1. This a plaintiff's appeal arising out of a suit on the basis of a mortgage-deed. The plaintiff was a minor and the suit was instituted by his mother acting as his next friend. After the issues had been framed, the 14th of April, 1926, was fixed for the filing of a list of witnesses, but on that date the suit was transferred to the Court of another Munsif, who fixed the 10th of May, 1926, for final decision. When the case was called on for hearing on that date an application signed by the next friend's mukhtar-i-am and countersigned by the plaintiff's Pleader was filed in the Court praying for an adjournment on the ground that the mukhtar-i-am bad been continuously ill for about a month and had not been able to summon the witnesses. The learned Munsif thought that this ground was a mere lame excuse and rejected the application. After that order that plaintiff's Pleader stated that he had no instructions to proceed with the case other than to file the aforesaid application for adjournment. After this statement of the Pleader the Court passed the following order:
The plaintiff is absent and his Pleader has no instructions. Ordered that the suit be dismissed for default and with costs, if any.
2. Instead of filing an application to have the suit restored, the plaintiff was advised to file an appeal before the District Judge. The appeal was filed on the 9th of June, 1926, which would be just within 30 days of the dismissal of the suit. The learned District Judge has dismissed the appeal holding that no appeal lay to him, inasmuch as the order was one of dismissal for default and did not amount to a decree. A second appeal has been preferred to this Court challenging this view.
3. The order was passed by the learned Munsif at a time when the explanation added to Order XVII, Rule 3 by this High Court did not exist. Under the law as it then stood it was quite obvious that if the Pleader after the rejection of the application for adjournment withdrew from the case, stating that he had no further instruction to proceed with it, there was really no appearance of the plaintiff by a Pleader duly instructed and enabled to answer all material questions relating to the suit within the meaning of Order V, Rule 1(2b). The learned Munsif himself treated the proceedings as on default of appearance and passed his order accordingly. We are unable to hold that the view taken by him and the Appellate Court about these proceedings was in any way wrong.
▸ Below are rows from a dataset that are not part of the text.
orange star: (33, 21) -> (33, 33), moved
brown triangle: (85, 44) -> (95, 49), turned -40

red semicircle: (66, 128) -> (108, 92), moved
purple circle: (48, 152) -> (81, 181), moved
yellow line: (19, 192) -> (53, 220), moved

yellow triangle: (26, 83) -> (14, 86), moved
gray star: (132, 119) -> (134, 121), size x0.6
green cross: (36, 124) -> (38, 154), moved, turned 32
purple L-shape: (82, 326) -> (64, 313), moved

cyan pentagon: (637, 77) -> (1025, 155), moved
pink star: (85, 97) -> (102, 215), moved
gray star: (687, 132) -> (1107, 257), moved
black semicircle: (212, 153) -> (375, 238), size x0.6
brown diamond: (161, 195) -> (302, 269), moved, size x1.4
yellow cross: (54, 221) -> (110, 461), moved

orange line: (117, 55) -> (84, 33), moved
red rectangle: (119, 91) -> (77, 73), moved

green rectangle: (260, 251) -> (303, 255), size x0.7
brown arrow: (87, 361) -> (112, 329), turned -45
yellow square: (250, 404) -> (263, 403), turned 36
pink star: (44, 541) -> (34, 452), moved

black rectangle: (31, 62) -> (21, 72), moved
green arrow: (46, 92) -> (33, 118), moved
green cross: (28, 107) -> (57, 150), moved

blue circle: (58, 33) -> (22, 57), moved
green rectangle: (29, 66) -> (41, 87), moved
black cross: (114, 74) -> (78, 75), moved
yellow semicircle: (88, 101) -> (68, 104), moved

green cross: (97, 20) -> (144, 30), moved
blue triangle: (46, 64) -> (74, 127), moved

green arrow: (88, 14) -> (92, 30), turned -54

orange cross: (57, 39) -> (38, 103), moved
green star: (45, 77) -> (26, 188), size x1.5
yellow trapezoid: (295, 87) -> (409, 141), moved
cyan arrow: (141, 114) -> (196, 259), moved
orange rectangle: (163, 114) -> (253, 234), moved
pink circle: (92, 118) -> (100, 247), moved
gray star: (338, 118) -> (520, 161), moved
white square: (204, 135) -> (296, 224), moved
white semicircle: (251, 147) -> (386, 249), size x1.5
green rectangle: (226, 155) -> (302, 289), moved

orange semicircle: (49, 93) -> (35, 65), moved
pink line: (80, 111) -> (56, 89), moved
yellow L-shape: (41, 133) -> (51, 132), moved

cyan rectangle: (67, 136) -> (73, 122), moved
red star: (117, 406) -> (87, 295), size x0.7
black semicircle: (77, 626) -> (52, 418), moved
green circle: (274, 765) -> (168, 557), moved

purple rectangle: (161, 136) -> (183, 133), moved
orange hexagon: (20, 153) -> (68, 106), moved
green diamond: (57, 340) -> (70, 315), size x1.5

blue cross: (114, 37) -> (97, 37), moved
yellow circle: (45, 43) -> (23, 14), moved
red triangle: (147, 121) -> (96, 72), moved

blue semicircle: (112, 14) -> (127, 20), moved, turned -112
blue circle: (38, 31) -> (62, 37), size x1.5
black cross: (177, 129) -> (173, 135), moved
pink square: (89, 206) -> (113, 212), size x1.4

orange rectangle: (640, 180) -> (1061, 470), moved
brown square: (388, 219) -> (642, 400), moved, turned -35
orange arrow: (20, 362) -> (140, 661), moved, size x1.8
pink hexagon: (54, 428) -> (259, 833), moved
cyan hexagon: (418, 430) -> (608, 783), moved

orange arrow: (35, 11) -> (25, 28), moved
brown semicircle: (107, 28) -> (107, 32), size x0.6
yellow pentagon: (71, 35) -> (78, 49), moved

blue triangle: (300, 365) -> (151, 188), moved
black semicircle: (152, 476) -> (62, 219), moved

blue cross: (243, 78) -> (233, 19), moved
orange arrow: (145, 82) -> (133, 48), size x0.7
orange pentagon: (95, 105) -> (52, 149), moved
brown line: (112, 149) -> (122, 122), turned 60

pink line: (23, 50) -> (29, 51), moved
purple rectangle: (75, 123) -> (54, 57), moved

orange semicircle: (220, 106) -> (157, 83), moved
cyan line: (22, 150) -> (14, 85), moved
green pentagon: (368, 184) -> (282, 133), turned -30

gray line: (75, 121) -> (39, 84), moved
4. It was argued before the lower Appellate Court and the same point has been pressed before us here that the mukhtar-i-am was present in the Court room. There is no justification for this assumption, and as pointed out by the learned Judge there is no material on the record to suggest that he was so present at the time when the order was passed by the Munsif. The mere fact that the application for adjournment bears his signature also does not prove his presence in the Court room. There was accordingly no appearance by a Pleader accompanied by some person able to answer all such questions within the meaning of Sub-clause 3 of the above quoted rule.
5. That this was the view held by this Court is clear from the cases of Rukam v. Tara Chand 65 Ind. Cas. 775 : 20 A.L.J. 123 : A.I.R. 1922 All. 68 and Krishna Dass v. Ram Ugrah Singh 74 Ind. Cas. 845 : 21 A.L.J. 500 : A.I.R. 1923 All. 549, The order passed by the learned Munsif was accordingly an order of dismissal for default and did not amount to a decree. No appeal, therefore, lay to the Court.
6. If the allegation on behalf of the plaintiff that the omission to summon the witnesses had been caused by the continuous illness of the mukhtar-i-am for a month preceding the date of hearing were proved it was very unfortunate that the application for adjournment was not granted on some appropriate order as to payment of costs. The suit was brought on behalf of a minor and was based on a registered document, and the date fixed for hearing was the first date in the Court, of the Second Munsif to whose Court the suit had been transferred. In filing the appeal the minor's next friend appears to have been led away, by the wrong advice given, that an appeal would lie and that the remedy was not by an application for restoration.
7. The appeal is accordingly dismissed with costs including in this Court fees on the higher.